How to Build a Forest
Puddock Hill Journal #71: Eight(ish) precepts for establishing a wooded area.
The greatest reforestation challenge we face at Puddock Hill lies outside the deer fence in the east woods and along the road.
When we erected the tall fence four years ago, we decided to leave a corridor that would allow deer to past east-west—their historic daily pattern—without being driven into the road. This seemed like the fairest thing we could do for the wild deer herd and local motorists while achieving the goals we’d set for ourselves inside the fence.
Portions of what I now call the east woods were wooded and shady when we started. I’d characterize other areas as degraded woods with inadequate tree cover. The section along the road, while it boasted a few mature trees, had been maintained for many years as a mowed meadow.
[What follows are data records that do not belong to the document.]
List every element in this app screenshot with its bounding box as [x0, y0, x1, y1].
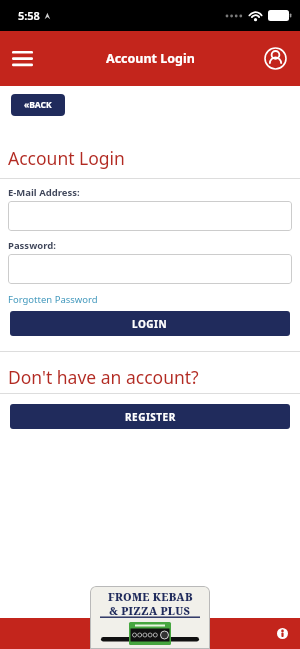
button[interactable] [11, 48, 33, 70]
staticText: REGISTER [125, 410, 176, 424]
staticText: FROME KEBAB [108, 590, 193, 604]
staticText: Don't have an account? [8, 365, 199, 389]
staticText: Password: [8, 239, 56, 252]
button[interactable] [264, 47, 287, 70]
button[interactable]: FROME KEBAB [90, 586, 210, 649]
staticText: LOGIN [132, 317, 168, 331]
button[interactable] [277, 628, 288, 639]
button[interactable]: Forgotten Password [8, 293, 98, 306]
button[interactable] [8, 201, 292, 231]
staticText: & PIZZA PLUS [109, 604, 191, 618]
button[interactable]: REGISTER [10, 404, 290, 429]
staticText: Account Login [8, 146, 125, 170]
button[interactable]: LOGIN [10, 311, 290, 336]
button[interactable]: «BACK [11, 94, 65, 116]
staticText: E-Mail Address: [8, 186, 80, 199]
staticText: «BACK [24, 99, 52, 111]
button[interactable] [8, 254, 292, 284]
staticText: 5:58 [18, 8, 40, 23]
staticText: Account Login [106, 50, 195, 67]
The current fad with regard to reforesting involves planting saplings by the dozens in translucent plastic tubes. I resisted this approach for a number of reasons. First, the tubes are hideous and unnatural looking. Second, they introduce more plastic into the environment when I want to see less. Finally, they make it difficult to monitor progress until the trees have substantially outgrown their tubes years later.
These tubes have the virtue of being cheap to install, but in places where I’ve seen them used, I have not come away impressed. The failure rate seems high. I surmise—admittedly unscientifically—that young trees don’t like spending the first few years of their lives confined to a tube. There is no condition in nature that I know of analogous to forcing a tree to grow this way.
My approach began by contemplating what healthy woods look like. Dead branches rest on a bed of leaf litter. The shade is too dense in places to allow much understory, but where some light penetrates there are woody shrubs and young trees. In rare sunnier spots, herbaceous plants thrive. And vines are few.
Most of our part of the world was once forested, but few old-growth forests remain in the Mid-Atlantic and Northeast, notably in Maine and some other mountainous regions. The woods we see around us today are generally secondary growth—the consequence of abandoned fields.
In nature, succession normally occurs after some kind of disruption—wind, flood, fire—that creates an opening in the forest, maybe even a substantial meadow. After the grasses and other herbaceous plants stabilize the soil, certain first-succession trees and shrubs move in, usually smaller, faster-growing trees. Eventually, taller trees come to dominate.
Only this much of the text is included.